(ots) - Heiner Geißler sprach anfangs von einem
Demokratie-Experiment, tatsächlich hat er unserem politischen System
eine Sternstunde beschert. Mit seinem Schlichterspruch erreichte der
Mediator das, was nach der Eskalation der Gewalt in Stuttgart kaum
jemand für möglich gehalten hatte: die verhärteten Positionen
zwischen protestierenden Bürgern und Projektplanern aufzuweichen, das
Gift der gegenseitigen Unterstellungen mit dem Gegengift der
Sachlichkeit zu neutralisieren. Hunderttausende Deutsche erlebten in
den vergangenen Wochen vor ihren Fernsehern, wie Demokratie im
Idealfall funktionieren kann. Während in den Parlamenten Polemik,
Sprücheklopferei und unverständlicher Fachjargon die
Politikverdrossenheit schüren, gelang es Geißler, die Menschen mit
drei Kunstgriffen zu erreichen: Erstens verhinderte er, dass die
Streitenden aufeinander losgingen und brachte sie dazu, gesittet ihre
Sicht der Dinge darzustellen. Zweitens sorgte er dafür, dass die
Argumente und Gegenargumente nicht im rhetorischen Nebel der
Strategen verschwanden, sondern plastisch zu Tage traten. Und
drittens zeigte er, dass sich die demokratische Meinungsbildung nicht
auf das Konsumieren markanter Sprüche verkürzen lässt, wie uns die
Wahlkämpfe vorgaukeln, sondern eine in ihrer Akribie zum Teil auch
ermüdende Detailanalyse mit sich bringt. Gerade diese Anstrengung,
die Geißler seinem Publikum abverlangte, führte bei den Kritikern und
Befürwortern des Projekts zu dem gemeinsamen Grundgefühl, ernst
genommen zu werden. Geißlers geglücktes Experiment ist kein Plädoyer
für eine direkte Demokratie der Volksentscheide. Aber es zeichnet
einen Weg vor, die bestehende repräsentative Demokratie zu
sensibilisieren, zu stärken und um ein Instrument zu bereichern.

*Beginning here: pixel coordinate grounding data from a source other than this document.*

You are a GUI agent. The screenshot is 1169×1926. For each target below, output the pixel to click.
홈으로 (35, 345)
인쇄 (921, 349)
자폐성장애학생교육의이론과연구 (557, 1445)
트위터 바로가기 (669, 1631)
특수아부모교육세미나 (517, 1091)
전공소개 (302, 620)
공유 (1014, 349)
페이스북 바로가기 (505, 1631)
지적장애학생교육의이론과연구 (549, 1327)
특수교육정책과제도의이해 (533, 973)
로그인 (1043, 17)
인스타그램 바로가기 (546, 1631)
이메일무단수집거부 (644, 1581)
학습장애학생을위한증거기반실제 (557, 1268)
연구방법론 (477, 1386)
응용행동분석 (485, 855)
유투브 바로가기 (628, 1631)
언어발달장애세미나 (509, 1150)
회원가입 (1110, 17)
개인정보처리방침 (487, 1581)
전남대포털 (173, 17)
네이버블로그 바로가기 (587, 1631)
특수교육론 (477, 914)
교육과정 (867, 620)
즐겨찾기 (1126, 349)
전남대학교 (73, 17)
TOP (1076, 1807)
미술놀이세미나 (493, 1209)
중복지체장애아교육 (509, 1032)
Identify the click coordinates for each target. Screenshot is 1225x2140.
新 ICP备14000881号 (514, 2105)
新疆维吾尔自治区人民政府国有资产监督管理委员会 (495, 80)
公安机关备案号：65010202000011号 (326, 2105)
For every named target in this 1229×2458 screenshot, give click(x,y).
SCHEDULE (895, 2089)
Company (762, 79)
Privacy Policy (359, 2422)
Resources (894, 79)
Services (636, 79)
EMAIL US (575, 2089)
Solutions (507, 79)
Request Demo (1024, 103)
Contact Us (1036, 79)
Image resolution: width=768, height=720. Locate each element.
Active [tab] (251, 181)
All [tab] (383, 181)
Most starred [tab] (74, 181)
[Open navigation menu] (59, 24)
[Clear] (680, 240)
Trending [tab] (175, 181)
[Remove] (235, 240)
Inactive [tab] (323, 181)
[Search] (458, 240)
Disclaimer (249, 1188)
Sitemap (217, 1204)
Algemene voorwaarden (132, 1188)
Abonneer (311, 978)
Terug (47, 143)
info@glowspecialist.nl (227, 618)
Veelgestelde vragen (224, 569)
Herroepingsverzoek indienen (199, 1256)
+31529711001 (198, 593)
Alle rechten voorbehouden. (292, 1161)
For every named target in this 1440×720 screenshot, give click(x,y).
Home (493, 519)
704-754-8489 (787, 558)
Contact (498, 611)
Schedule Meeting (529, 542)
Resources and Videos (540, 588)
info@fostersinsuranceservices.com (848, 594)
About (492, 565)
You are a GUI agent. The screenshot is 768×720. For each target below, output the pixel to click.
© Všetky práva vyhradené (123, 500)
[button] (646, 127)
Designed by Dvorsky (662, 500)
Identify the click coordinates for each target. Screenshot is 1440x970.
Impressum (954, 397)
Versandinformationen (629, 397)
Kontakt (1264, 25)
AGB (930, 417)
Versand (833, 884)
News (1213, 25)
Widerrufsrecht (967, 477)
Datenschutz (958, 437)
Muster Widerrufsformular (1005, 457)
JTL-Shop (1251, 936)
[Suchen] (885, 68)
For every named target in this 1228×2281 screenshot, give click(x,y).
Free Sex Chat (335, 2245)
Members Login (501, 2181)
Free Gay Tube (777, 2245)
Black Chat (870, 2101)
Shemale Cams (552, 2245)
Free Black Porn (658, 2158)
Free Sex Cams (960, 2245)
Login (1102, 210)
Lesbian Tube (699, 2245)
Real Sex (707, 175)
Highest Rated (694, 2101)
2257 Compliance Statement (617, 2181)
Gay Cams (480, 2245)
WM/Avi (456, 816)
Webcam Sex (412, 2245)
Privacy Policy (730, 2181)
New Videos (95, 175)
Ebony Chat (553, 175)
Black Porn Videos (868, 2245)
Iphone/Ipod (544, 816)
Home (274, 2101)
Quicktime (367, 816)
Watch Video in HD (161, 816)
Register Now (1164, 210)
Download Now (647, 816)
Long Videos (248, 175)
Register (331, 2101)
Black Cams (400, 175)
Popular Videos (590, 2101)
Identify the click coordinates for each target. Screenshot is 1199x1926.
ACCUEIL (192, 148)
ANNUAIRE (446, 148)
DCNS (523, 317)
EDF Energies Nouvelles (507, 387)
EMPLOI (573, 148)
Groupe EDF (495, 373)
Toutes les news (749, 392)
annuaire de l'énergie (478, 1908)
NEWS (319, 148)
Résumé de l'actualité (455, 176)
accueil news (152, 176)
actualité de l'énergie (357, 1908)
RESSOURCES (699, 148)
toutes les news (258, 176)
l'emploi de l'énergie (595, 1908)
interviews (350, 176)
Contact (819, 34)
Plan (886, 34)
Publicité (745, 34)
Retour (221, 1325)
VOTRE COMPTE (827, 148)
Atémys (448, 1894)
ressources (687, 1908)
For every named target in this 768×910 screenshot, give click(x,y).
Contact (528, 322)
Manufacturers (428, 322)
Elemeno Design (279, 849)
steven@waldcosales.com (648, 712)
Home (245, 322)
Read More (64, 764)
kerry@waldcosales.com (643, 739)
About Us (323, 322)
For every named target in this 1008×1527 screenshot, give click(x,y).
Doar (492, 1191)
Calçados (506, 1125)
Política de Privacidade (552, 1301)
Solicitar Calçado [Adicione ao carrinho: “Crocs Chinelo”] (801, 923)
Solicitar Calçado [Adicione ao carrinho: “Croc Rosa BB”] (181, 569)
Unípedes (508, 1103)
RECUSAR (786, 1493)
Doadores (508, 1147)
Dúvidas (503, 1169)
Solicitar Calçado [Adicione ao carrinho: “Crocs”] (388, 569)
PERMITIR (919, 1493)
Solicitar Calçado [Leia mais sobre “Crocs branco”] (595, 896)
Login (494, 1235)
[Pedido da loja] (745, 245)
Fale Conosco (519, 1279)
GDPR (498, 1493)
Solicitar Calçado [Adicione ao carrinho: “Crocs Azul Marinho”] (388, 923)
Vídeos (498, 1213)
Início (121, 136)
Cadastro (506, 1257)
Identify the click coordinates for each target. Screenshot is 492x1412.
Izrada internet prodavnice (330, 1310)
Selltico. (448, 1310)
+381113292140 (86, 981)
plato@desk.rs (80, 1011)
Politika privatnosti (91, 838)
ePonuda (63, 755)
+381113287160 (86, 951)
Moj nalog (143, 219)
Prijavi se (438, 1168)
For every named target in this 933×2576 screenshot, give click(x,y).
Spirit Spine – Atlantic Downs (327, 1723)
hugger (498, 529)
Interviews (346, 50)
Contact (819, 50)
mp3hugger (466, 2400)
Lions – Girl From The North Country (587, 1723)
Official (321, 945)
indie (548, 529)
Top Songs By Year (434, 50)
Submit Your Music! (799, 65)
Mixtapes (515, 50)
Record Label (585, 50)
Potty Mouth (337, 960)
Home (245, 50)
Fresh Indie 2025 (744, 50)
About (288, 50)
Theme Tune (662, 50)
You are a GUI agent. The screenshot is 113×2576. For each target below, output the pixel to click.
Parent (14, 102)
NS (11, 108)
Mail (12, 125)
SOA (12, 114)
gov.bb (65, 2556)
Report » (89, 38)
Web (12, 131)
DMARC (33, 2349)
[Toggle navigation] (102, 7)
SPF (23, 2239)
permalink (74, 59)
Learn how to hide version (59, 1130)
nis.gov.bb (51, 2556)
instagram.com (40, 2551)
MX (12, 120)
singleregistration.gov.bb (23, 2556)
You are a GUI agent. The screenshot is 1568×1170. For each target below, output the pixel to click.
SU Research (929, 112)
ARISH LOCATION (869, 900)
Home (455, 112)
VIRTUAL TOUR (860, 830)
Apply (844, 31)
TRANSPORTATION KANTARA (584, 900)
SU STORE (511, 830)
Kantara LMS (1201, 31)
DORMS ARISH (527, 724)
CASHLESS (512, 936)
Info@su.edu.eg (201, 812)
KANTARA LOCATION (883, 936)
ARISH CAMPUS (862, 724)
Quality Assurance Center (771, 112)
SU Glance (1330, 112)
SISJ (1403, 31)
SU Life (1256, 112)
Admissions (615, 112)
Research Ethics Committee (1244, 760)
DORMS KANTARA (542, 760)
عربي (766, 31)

Warum sollte es in einem Schlichterverfahren nicht auch gelingen,
andere Konfliktherde wie etwa Gorleben durch ein Schlichterverfahren
nach dem Stuttgarter Vorbild zu befrieden? Eine Lektion hat Heiner
Geißler der politischen Klasse in jedem Fall mit auf den Weg gegeben:
Nie wieder wird es in Deutschland ein Großprojekt geben, das an den
Bedenken vieler Menschen vorbei durchgedrückt wird.